Raymond Lévesque : souvenirs de Paris
par Jacques Bonnadier Lire aussi : Raymond Lévesque, le fraternel |
Raymond Lévesque : souvenirs de Paris
S’il est d’abord connu comme l’auteur et compositeur de « Quand les hommes vivront d’amour »,
Raymond Lévesque (né en 1928 à Montréal) a écrit de nombreuses chansons
qu’il a lui-même « endisquées » ou qui ont été enregistrées
par d’autres artistes : Eddie Constantine, Bourvil, Pauline
Julien, Guilaine Guy, sans oublier Fernand et Michel Robidoux,
Dominique Michel ou Luce Dufault, notamment. Des chansons souvent
marquées par son esprit ardent de militant indépendantiste et de poète
socialement engagé. Il a lui-même animé des « boîtes à
chansons » et participé à des émissions chansonnières à la radio
et à la télé. Il a été aussi comédien à la télévision et au cinéma,
auteur-acteur de revues satiriques, de monologues et de pièces de
théâtre ; il a publié des recueils de poèmes, des essais
autobiographiques. Préfaçant son recueil « Quand les hommes vivront d’amour » (Typo Poésie, 2001) Bruno Roy saluait la « constante recherche de justice humaine » et la « quête inlassable d’un amour universel » de Raymond Lévesque. « Il restera l’humble, parmi les grands, qui aura élevé la voix ». Dans l’entretien qui suit, Raymond Lévesque évoque, avec son parler plein de verve et riche d’anecdotes, ses années parsiennes et ses tournées en France dans les années 1954-1958, au temps où les chanteurs « Canadiens français » venaient tenter de conquérir le cœur de leurs cousins d’Europe.

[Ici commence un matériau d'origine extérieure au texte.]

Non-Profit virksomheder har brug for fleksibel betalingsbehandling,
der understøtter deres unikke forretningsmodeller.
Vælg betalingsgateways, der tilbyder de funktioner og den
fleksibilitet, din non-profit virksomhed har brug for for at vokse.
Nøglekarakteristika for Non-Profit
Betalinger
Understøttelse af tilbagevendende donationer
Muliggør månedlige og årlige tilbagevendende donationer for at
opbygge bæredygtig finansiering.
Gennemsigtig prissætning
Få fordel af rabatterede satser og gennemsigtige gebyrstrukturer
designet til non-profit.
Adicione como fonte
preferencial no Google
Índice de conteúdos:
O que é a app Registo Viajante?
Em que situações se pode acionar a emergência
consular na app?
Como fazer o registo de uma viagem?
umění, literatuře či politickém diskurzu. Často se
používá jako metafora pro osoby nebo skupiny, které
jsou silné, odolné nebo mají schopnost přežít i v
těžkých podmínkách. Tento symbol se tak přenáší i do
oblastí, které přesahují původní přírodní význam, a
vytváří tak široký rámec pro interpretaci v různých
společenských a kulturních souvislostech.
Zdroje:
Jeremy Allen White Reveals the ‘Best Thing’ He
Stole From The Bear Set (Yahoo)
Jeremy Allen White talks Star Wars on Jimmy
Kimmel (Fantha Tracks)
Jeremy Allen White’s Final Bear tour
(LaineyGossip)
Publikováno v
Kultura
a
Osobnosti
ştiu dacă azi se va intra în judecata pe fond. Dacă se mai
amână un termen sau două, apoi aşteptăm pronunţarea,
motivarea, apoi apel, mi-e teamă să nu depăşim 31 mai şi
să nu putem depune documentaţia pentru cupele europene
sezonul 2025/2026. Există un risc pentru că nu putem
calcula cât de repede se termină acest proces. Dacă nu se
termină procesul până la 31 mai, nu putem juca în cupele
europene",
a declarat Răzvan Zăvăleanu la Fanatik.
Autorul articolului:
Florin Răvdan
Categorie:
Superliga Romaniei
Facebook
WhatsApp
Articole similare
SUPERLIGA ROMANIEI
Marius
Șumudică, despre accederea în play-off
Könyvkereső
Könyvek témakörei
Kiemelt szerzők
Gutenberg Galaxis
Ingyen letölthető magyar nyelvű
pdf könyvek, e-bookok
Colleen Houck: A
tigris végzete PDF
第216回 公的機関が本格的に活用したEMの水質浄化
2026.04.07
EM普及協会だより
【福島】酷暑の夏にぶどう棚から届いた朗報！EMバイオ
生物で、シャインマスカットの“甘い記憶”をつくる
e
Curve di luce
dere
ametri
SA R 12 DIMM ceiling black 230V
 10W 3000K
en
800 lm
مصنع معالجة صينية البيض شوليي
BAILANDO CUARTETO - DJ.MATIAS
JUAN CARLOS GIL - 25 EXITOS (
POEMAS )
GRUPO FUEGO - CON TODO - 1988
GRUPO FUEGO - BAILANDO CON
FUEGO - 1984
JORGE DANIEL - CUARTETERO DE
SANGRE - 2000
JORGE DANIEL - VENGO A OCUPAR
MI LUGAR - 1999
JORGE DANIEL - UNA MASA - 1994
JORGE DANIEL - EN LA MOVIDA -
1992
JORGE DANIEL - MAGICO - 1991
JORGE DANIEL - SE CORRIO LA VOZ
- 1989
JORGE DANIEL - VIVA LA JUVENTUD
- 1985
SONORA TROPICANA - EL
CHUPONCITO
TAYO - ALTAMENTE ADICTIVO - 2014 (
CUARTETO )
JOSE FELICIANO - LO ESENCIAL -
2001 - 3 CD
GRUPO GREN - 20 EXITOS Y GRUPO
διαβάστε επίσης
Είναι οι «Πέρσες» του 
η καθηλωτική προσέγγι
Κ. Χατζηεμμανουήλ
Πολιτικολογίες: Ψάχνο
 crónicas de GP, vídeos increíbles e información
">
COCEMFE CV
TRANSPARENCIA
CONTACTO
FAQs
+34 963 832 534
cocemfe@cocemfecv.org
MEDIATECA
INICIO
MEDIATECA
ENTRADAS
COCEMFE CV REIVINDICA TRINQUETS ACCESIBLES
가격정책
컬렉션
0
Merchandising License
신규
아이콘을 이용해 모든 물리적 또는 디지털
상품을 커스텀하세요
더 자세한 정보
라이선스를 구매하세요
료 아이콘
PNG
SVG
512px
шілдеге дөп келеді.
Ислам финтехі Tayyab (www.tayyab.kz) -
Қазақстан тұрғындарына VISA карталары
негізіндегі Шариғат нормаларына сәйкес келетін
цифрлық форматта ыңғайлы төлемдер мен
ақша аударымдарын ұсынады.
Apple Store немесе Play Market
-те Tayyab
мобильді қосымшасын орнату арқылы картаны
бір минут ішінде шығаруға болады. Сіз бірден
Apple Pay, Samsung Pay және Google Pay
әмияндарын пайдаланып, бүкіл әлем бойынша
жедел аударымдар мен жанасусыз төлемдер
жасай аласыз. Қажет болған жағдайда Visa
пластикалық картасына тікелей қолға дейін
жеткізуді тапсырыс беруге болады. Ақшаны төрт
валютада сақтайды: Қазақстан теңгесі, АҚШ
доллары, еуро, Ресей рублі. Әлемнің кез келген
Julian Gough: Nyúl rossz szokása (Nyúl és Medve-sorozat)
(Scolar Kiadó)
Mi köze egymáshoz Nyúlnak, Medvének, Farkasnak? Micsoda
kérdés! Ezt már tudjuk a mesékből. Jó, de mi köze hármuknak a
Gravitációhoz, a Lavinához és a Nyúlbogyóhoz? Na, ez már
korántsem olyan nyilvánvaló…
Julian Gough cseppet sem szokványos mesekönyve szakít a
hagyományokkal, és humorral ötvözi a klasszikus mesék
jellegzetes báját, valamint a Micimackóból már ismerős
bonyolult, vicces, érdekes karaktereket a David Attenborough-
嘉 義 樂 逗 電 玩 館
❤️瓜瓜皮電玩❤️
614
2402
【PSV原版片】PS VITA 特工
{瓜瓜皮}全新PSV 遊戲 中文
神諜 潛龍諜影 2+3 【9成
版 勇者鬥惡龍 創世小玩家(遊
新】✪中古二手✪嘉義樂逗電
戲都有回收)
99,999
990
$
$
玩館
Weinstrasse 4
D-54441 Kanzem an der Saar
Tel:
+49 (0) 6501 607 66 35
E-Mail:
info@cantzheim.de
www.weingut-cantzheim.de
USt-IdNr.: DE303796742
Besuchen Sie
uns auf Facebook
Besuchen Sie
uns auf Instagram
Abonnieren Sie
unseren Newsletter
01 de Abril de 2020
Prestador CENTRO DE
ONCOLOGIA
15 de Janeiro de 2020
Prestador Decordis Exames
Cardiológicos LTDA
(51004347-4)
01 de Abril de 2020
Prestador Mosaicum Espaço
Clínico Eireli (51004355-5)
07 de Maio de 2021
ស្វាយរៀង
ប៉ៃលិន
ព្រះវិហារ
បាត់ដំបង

« Paris, ça a été mes plus belles années ! Je suis parti comme ça, en 1954, avec un copain, Serge Deyglun, dont le père était un Français établi au Québec. Il avait de la famille en Normandie ; il me dit : « je vais aller voir mes cousins, ça te tente de venir avec moi ? » Alors, je suis parti avec lui. Et puis, le copain, il a fallu qu’il retourne cher lui. Moi, j’avais peur de ne pas pouvoir renouveler mon permis de séjour – je n’avais pas d’argent ; pour vivre, j’ai du vendre mon billet de retour. Et je suis resté à Paris. Là,
pendant un an, j’en ai arraché (NDLR j’en ai bavé). Je vivais dans une
famille de braves gens ; ils sont braves, les gens, en France, ah
oui ! ils sont braves… sauf à Paris ! Enfin ceux-là étaient
de braves gens. Je logeais dans une petite chambre ; ma logeuse
voyait que je n’avais pas beaucoup d’argent et des fois elle
m’apportait des plats dans ma chambre. En fin de compte, de fil en
aiguille, la situation s’est améliorée. J’ai rencontré un garçon, un
Guadeloupéen, qui avait rejoint les Compagnons de la Musique (groupe
d’où naquirent les Compagnons de la Chanson). On est devenu amis, on a
travaillé ensemble. Un jour, il me dit : « je connais un musicien qui pourrait peut-être t’aider ; il s’appelle Emile Stern (1). Appelle-le et va le voir ! » Avec
Barclay, ça a accroché. C’était un ami d’Eddie Constantine, qui venait
de démarrer en flèche avec ses films. Un soir, il l’a invité chez lui
et il me dit : « Viens faire un tour ! ». J’y vais et j’en chante deux ou trois dans le salon. Constantine écoute et il me prend toute suite « Les Trottoirs ». C’est comme ça que c’est parti ! (2) A
Paris de mon temps, tout se passait sur la Rive Gauche, à
Saint-Michel, au Quartier latin, dans ces coins-là. Il y avait
toutes sortes de petites boîtes ; il avait
« L’Ecluse », il y avait « L’Echelle de Jacob » (où
Brel a débuté), « Le Port du salut » - j’y suis passé
longtemps. J’ai travaillé avec Jacques Brel, avec Jean Ferrat, avec
Barbara, Pierre Perret…, tous les grands de la Rive Gauche. On avait
des petits cachetons de rien du tout, m’enfin… C’était en 1956, une
belle époque, mais ça n’a pas duré toujours ! Seulement, j’ai
fait une erreur. Brel, il chantait ses belles chansons : c’était
dur, les gens n’écoutaient pas, ils n’étaient pas intéressés, mais il
persistait. Moi, je chantais des petites chansons rigolotes – « La Vénus à Mimile », « C’est pas qu’on soit méchant »…-
et ça marchait mieux. Mais ce n’est pas avec ça qu’on fait une
carrière ! Si j’avais été plus courageux, j’aurais chanté de
belles chansons. Les autres sont montés, moi, j’en suis resté là, à ce
niveau-là. Je me console en me disant que je n’aurais pas pu faire une
grosse carrière, je ne pense pas, je ne sais pas, je ne saurai jamais.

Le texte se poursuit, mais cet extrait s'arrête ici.